INSTRUCTIONS FOR THE TASK: Search the lines of the records for the word "Kurgo", and copy every line that has it.

INPUT DATA:

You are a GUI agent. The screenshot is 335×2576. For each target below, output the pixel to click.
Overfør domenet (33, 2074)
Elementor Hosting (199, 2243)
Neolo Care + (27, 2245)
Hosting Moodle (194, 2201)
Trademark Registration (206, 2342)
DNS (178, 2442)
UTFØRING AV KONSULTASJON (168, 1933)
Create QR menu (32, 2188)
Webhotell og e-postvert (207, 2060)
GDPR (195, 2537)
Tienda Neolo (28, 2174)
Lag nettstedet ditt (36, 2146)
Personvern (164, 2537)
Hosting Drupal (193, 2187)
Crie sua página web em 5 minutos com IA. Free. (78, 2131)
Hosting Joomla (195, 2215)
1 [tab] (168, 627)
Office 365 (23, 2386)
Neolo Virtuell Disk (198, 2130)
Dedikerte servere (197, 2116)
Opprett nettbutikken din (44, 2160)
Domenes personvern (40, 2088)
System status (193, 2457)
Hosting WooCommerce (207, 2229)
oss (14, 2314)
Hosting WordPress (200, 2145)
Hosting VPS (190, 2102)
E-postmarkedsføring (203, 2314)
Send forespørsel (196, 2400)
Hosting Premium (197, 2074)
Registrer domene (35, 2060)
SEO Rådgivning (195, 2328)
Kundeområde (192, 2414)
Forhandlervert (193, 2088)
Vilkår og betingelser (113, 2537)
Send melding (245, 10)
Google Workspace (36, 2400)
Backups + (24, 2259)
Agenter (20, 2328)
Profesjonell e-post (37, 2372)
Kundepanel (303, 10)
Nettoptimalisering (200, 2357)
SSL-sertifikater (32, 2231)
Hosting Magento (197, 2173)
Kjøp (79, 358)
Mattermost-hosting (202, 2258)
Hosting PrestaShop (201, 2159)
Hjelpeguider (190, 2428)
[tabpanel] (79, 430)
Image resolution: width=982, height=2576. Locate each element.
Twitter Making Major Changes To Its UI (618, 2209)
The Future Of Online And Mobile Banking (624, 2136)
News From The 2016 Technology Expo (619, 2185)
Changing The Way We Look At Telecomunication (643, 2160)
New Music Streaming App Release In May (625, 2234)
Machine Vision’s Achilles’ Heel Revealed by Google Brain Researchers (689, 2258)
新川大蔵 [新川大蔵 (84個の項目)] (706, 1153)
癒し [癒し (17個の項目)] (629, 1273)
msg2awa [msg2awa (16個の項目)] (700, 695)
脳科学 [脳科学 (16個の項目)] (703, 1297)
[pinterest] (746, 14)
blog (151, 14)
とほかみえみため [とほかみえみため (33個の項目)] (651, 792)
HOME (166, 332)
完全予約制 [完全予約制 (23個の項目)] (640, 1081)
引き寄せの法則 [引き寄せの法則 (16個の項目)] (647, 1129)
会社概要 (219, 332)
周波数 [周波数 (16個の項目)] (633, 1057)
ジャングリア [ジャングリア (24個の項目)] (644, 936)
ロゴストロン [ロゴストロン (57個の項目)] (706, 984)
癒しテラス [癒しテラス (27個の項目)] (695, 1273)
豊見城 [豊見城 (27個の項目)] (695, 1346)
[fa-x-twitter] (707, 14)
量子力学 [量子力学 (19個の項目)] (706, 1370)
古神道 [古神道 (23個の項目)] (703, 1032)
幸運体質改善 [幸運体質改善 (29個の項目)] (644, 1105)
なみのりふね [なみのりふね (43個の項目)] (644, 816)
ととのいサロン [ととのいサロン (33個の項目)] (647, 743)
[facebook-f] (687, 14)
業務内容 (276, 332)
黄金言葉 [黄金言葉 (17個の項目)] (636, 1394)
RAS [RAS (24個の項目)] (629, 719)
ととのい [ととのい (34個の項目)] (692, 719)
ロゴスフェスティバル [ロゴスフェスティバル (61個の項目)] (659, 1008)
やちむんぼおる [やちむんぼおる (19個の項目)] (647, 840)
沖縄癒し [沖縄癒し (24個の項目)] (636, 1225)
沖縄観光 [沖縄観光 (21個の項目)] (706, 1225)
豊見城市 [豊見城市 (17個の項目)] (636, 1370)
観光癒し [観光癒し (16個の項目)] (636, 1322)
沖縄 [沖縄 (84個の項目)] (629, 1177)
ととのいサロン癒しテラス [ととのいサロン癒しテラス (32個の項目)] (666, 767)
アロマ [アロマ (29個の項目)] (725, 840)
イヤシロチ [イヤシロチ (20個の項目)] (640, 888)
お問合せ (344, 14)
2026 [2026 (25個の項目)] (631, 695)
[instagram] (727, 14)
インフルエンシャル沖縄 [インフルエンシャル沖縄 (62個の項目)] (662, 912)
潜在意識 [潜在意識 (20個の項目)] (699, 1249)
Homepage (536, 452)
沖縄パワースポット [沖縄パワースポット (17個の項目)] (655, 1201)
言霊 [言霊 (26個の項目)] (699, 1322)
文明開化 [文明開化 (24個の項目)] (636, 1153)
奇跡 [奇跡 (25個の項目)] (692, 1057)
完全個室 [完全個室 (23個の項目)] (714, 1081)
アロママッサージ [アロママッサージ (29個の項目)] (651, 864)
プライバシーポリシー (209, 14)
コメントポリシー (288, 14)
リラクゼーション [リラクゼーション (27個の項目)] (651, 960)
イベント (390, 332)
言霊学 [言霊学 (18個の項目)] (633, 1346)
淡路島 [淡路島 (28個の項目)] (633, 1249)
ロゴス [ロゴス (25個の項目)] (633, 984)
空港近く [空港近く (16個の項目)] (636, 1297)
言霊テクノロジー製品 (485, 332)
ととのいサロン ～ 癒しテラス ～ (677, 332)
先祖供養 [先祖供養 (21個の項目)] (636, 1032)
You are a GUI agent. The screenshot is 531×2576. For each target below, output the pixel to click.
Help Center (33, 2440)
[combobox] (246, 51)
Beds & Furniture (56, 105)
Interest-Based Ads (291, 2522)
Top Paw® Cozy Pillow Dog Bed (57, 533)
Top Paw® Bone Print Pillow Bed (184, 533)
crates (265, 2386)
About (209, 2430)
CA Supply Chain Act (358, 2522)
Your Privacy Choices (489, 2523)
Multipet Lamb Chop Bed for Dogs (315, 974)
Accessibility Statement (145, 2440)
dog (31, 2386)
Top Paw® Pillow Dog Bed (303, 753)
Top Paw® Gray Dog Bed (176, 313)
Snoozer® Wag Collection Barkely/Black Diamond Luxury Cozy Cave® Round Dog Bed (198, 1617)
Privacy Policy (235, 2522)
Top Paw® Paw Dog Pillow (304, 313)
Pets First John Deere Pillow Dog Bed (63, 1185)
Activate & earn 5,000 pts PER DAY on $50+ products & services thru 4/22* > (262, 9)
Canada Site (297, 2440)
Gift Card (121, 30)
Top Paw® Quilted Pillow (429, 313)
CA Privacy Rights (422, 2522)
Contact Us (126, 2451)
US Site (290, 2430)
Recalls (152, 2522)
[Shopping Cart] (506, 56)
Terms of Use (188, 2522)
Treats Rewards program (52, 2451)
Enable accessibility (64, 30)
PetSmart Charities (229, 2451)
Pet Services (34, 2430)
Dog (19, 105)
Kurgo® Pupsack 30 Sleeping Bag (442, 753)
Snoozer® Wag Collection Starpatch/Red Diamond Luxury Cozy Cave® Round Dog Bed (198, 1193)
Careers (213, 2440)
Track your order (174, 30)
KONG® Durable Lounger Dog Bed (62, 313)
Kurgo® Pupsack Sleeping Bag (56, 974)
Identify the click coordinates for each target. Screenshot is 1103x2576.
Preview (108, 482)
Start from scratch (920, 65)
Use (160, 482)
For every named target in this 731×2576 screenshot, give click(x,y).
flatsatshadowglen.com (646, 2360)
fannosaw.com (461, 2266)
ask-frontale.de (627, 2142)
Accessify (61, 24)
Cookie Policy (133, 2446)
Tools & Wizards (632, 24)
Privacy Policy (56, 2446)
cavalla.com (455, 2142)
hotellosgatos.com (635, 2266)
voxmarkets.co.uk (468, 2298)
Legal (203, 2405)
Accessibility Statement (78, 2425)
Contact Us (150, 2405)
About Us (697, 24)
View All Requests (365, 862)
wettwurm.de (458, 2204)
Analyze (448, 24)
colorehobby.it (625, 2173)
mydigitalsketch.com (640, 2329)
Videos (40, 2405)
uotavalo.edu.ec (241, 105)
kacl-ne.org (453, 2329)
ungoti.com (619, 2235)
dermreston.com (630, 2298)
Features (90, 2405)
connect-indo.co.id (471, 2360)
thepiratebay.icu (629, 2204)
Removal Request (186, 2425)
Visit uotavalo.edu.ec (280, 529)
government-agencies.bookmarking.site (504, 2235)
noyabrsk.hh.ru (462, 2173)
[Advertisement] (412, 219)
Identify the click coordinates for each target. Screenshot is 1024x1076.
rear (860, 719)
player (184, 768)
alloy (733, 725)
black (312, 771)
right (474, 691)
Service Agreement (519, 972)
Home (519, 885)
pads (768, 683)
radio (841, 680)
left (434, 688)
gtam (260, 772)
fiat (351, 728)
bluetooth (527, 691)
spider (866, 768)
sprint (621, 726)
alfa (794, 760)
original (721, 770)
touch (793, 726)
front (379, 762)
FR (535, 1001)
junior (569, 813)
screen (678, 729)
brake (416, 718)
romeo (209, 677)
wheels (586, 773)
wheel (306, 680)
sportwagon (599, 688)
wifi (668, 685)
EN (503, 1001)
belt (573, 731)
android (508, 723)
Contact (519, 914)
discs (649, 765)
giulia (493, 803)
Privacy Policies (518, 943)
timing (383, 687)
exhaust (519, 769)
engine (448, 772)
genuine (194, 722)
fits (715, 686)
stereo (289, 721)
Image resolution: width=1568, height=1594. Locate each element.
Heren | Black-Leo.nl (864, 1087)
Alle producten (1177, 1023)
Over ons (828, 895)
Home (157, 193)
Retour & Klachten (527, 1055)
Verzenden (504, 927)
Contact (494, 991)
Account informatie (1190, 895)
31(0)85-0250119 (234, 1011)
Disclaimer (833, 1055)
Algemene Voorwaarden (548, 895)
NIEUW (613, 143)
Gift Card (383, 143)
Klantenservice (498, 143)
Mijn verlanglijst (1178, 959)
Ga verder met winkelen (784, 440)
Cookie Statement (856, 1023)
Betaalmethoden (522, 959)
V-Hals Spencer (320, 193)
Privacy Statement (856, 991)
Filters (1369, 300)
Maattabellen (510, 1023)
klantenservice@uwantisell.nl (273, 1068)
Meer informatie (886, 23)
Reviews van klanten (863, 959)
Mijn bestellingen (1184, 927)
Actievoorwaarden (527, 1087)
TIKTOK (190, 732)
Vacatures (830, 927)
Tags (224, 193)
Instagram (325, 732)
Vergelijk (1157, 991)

OUTPUT:
Kurgo® Pupsack 30 Sleeping Bag (442, 753)
Kurgo® Pupsack Sleeping Bag (56, 974)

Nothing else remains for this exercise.